[Advaita-l] Tattvamasi - Advaita and Dvaita approach

Srinath Vedagarbha svedagarbha at gmail.com
Fri Mar 1 14:53:28 EST 2019


On Fri, Feb 15, 2019 at 6:07 PM Venkatesh Murthy via Advaita-l <
advaita-l at lists.advaita-vedanta.org> wrote:

> Namaste
>
> Plus there is one more objection from Dvaitis in the video. When you
> Advaitis do Jahadajahallaxana you are doing it on Both Tat and Tvam Padas.
> But  the Dvaitis can take Lakshyartha of Tvam Pada only and show Tat Tvam
> Asi like Tasya Adhinatvat and so on. Therefore they say Advaitis do
> Laksyartha for two Padas instead of one and this is Gaurava Dosha.
>
> Answer - Advaitis are not bound to do Jahadajahallaxana for two Padas. They
> can do it for Tvam Pada only and say Tat is Chinmatra Svarupa already.

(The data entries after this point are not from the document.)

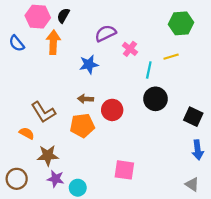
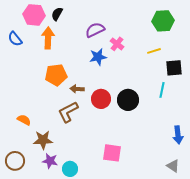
blue star: (89, 64) -> (98, 57), moved
cyan line: (149, 70) -> (162, 90), moved
black circle: (155, 99) -> (128, 100), moved
brown L-shape: (43, 112) -> (68, 112), moved, turned 95
black square: (193, 117) -> (174, 68), moved, turned -30
orange pentagon: (82, 125) -> (56, 75), moved

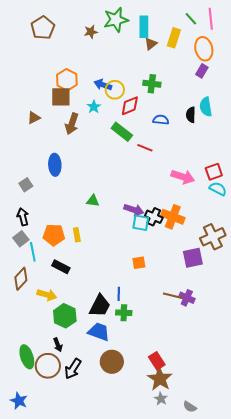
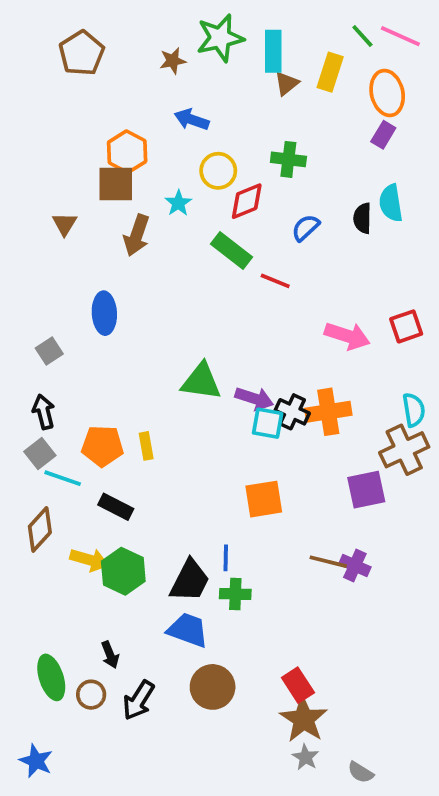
pink line: (211, 19) -> (400, 36), turned -60
blue arrow: (103, 85) -> (192, 120), moved
brown triangle: (34, 118) -> (65, 224), turned -32
blue semicircle: (161, 120) -> (306, 228), turned -49
cyan semicircle: (218, 189) -> (414, 410), moved, turned 54
green triangle: (93, 201) -> (201, 381), moved, size x1.6
orange cross: (173, 217) -> (328, 412), turned -30
cyan line: (33, 252) -> (63, 478), turned -60
orange square: (139, 263) -> (264, 499), size x1.5
green hexagon: (65, 316) -> (123, 571), moved
brown circle: (48, 366) -> (91, 695), size x0.6

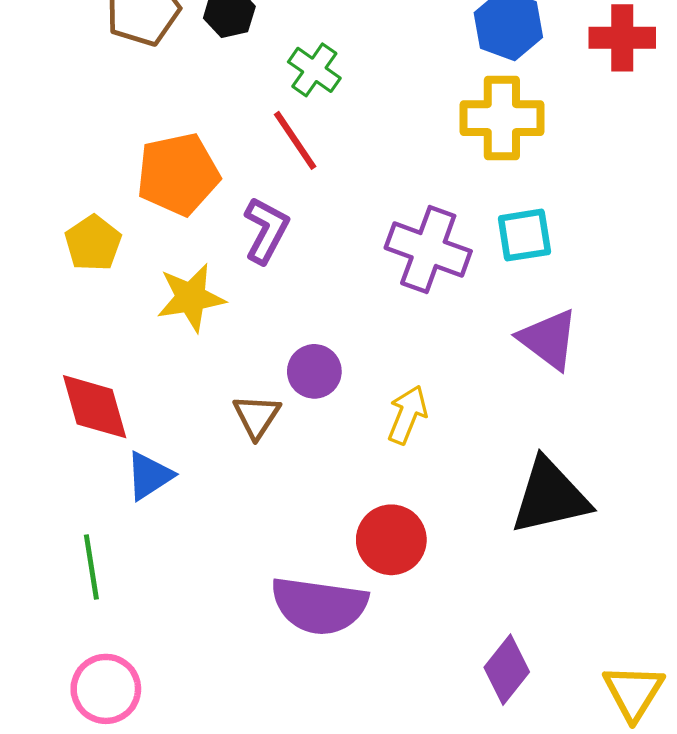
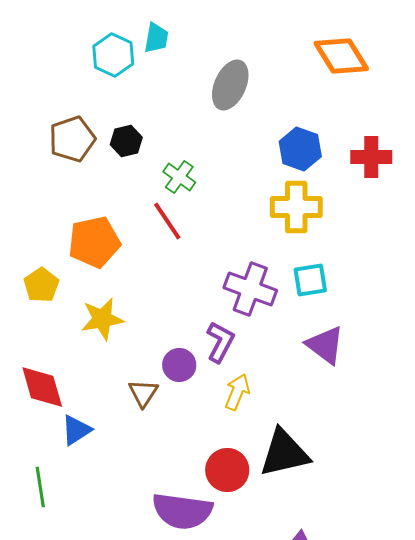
purple L-shape: (266, 230) -> (220, 342), moved
black triangle: (550, 496) -> (284, 453), moved

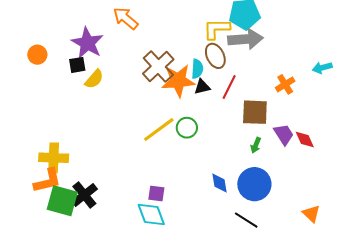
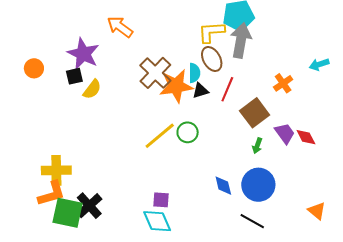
gray arrow: (245, 39) -> (241, 40), turned -72
brown square: (255, 112) -> (255, 113), turned -36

How is that "already" established?

That exactly is the argument of Madhusudhana, and for that Sri.Raamacharya
argues in his tarangiNi that -- chinmAtratva of Brahman is not established
unless you have that Mahavakya. In turn you argue for the applicability of
lakshyartha of two padas based on assiddha concept. It is a anyOnAShrya
dOSha.





> Tat
> is not having Sarvajnatva and Ishwaratva. It is Chinmatra only. Then Who is
> playing Ishwara's role? It is the single Jeeva's Maayaa only. This is
> explained in detail in DSV EJV. The Dvaitis don't know DSV. Or  in a way it
> is like Bhaamatikaara's position also. He also says Ishwara is Nirguna
> Brahma only and not the Saguna Ishwara.
>

So, Ishwara is single Jeeva's Maaya?

Ishwara is said to be "anaamayam" (flawless) by shAstras (for example
-- Sarvagnyam sarva-kartaaram Naaraayanam anaamayam etc.)

Now, if you claim Ishwara is jIva's maaya -- does it make sense -- maaya
tatvaM is called anaamayam?

Standard position of Advaita is that it is nirguna Brahman, with the
limiting adjunct, that becomes the Paramaatman.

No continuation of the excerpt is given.